[Exercise]: Look for the word "Neem" in the entries below, then copy every line that has it.

[Data for analysis]:

|---|

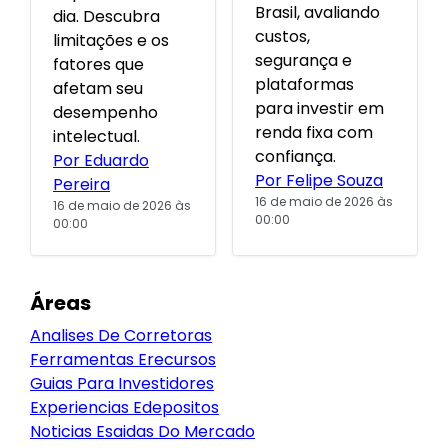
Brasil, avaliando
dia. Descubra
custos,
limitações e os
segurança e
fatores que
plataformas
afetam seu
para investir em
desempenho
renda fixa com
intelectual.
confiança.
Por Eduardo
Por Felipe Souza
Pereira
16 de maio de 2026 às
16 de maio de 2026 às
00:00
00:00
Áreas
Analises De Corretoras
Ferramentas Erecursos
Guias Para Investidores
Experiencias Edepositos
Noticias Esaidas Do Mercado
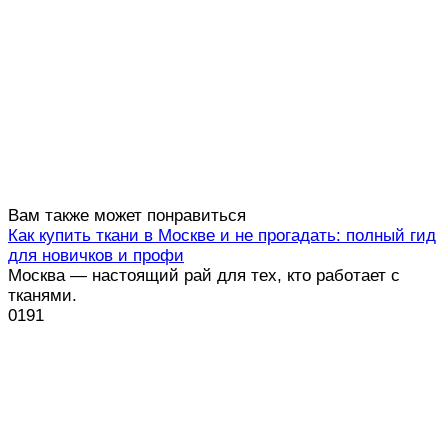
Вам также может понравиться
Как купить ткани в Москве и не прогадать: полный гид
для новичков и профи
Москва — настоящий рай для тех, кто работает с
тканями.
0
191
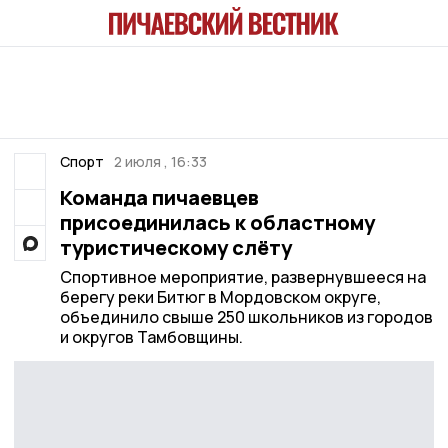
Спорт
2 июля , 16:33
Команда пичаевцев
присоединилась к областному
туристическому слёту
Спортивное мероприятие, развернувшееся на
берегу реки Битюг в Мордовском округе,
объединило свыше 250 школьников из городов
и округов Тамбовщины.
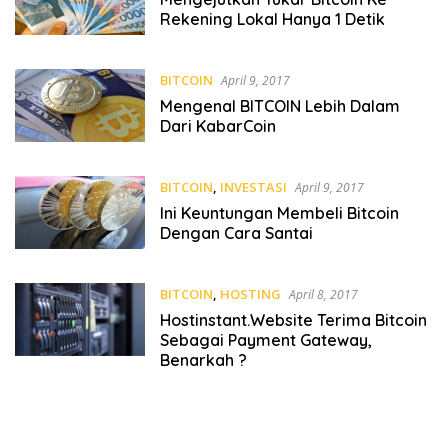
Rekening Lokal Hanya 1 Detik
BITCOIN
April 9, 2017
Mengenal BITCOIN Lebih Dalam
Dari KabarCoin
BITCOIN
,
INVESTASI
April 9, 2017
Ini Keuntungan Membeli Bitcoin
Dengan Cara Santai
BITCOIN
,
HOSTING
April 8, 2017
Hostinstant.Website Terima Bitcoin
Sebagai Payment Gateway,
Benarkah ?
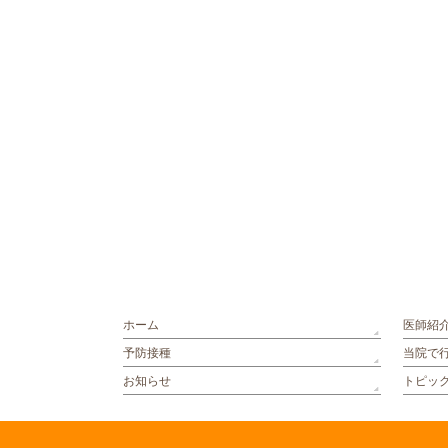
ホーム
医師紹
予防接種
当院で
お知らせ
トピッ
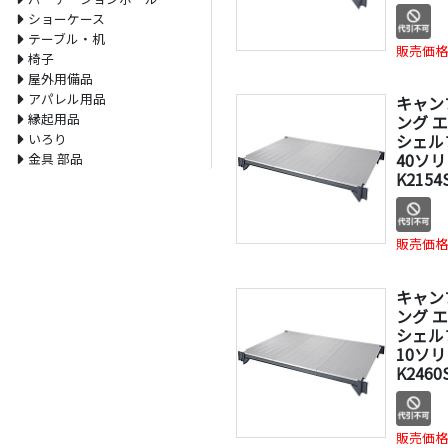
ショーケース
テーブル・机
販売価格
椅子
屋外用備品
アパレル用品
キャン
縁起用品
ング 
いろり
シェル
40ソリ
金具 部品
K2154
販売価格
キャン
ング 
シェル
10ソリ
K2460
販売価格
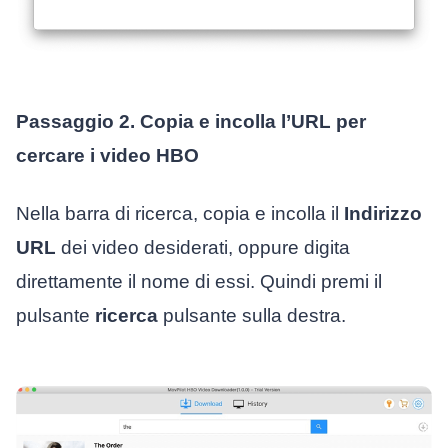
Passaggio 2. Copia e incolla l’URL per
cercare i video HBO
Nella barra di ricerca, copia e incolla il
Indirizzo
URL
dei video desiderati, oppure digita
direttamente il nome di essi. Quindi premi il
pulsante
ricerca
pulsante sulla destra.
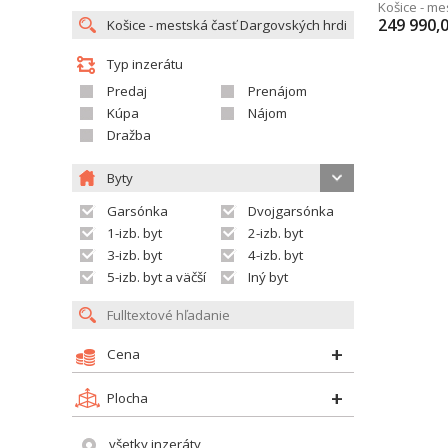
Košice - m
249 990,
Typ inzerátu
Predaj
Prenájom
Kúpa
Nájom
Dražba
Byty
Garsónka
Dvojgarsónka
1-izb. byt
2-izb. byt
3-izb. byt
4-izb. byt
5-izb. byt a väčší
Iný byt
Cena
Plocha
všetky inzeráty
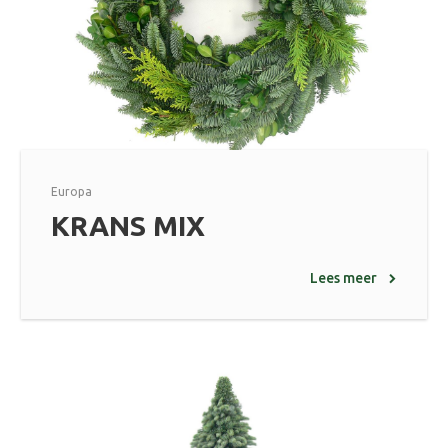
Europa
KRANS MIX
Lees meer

|---|

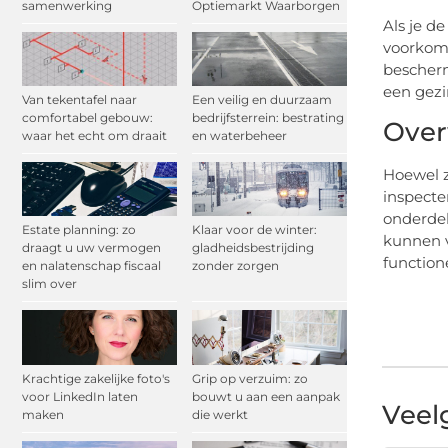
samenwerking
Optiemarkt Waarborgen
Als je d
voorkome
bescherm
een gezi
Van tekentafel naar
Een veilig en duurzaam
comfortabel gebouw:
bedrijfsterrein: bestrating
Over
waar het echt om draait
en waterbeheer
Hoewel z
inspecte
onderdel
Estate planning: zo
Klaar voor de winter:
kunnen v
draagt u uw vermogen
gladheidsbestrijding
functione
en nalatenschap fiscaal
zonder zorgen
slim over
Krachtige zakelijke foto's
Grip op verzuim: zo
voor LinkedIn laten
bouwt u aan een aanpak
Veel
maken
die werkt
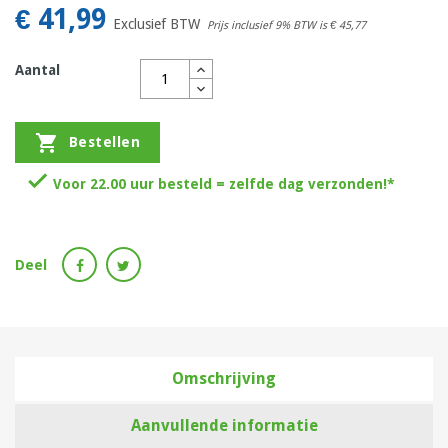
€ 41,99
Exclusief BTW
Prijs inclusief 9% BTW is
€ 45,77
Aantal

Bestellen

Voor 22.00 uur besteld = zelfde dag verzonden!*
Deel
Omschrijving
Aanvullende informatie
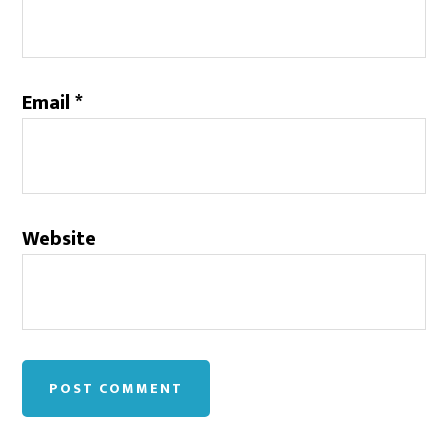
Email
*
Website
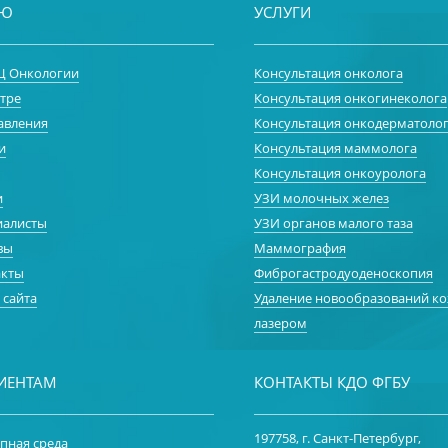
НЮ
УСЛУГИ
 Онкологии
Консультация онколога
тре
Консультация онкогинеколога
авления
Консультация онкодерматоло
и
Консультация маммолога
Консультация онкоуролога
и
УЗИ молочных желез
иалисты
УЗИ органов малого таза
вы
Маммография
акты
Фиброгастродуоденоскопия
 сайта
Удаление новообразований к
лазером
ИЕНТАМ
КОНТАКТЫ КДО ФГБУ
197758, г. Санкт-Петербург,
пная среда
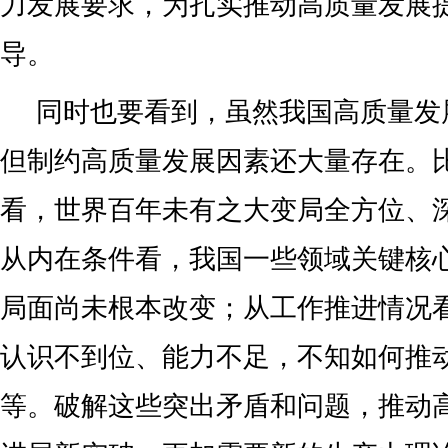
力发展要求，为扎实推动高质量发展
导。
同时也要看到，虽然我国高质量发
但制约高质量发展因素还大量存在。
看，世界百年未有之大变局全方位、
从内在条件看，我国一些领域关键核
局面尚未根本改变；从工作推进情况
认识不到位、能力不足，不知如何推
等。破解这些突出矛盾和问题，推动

|---|

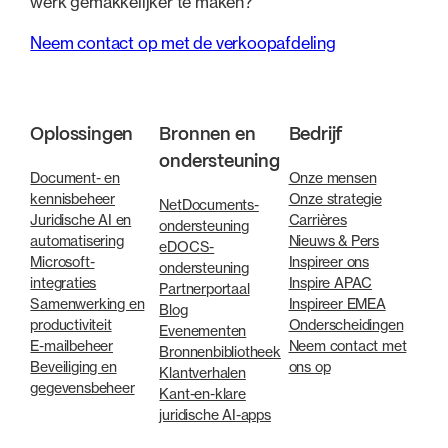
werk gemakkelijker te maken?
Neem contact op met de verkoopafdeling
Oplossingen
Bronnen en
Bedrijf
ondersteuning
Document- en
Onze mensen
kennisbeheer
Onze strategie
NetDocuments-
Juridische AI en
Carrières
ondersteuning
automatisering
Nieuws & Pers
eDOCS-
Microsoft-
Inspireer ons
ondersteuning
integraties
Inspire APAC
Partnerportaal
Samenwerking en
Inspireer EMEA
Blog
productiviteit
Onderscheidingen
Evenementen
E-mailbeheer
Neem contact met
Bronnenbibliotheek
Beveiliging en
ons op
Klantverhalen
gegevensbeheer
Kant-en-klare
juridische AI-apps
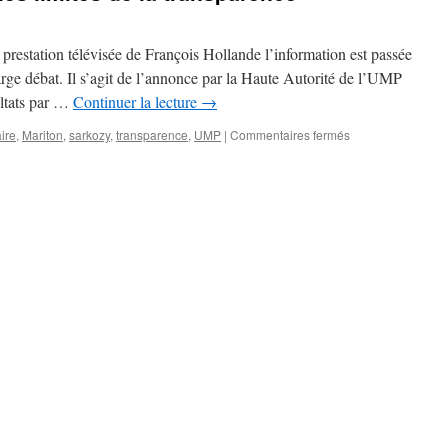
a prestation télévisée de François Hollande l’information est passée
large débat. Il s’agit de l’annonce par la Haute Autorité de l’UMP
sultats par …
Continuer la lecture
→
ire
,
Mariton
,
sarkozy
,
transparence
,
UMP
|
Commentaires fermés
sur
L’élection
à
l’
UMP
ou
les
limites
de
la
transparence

|---|

[Answer to this exercise]:
Neem contact op met de verkoopafdeling
Neem contact met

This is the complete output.